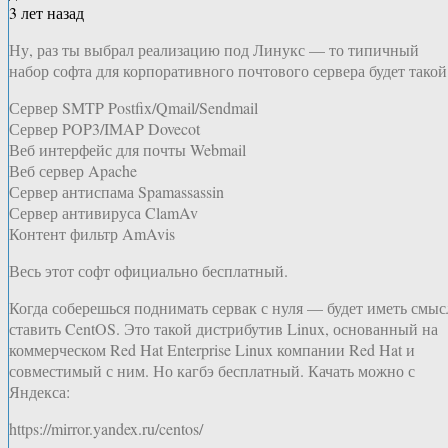
3 лет назад
Ну, раз ты выбрал реализацию под Линукс — то типичный
набор софта для корпоративного почтового сервера будет такой
Сервер SMTP Postfix/Qmail/Sendmail
Сервер POP3/IMAP Dovecot
Веб интерфейс для почты Webmail
Веб сервер Apache
Сервер антиспама Spamassassin
Сервер антивируса ClamAv
Контент фильтр AmAvis
Весь этот софт официально бесплатный.
Когда соберешься поднимать сервак с нуля — будет иметь смыс
ставить CentOS. Это такой дистрибутив Linux, основанный на
коммерческом Red Hat Enterprise Linux компании Red Hat и
совместимый с ним. Но кагбэ бесплатный. Качать можно с
Яндекса:
https://mirror.yandex.ru/centos/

--- What is required ---
What lines in the listing above contain the word "будет"? Show each one.

--- Output ---
набор софта для корпоративного почтового сервера будет такой
Когда соберешься поднимать сервак с нуля — будет иметь смыс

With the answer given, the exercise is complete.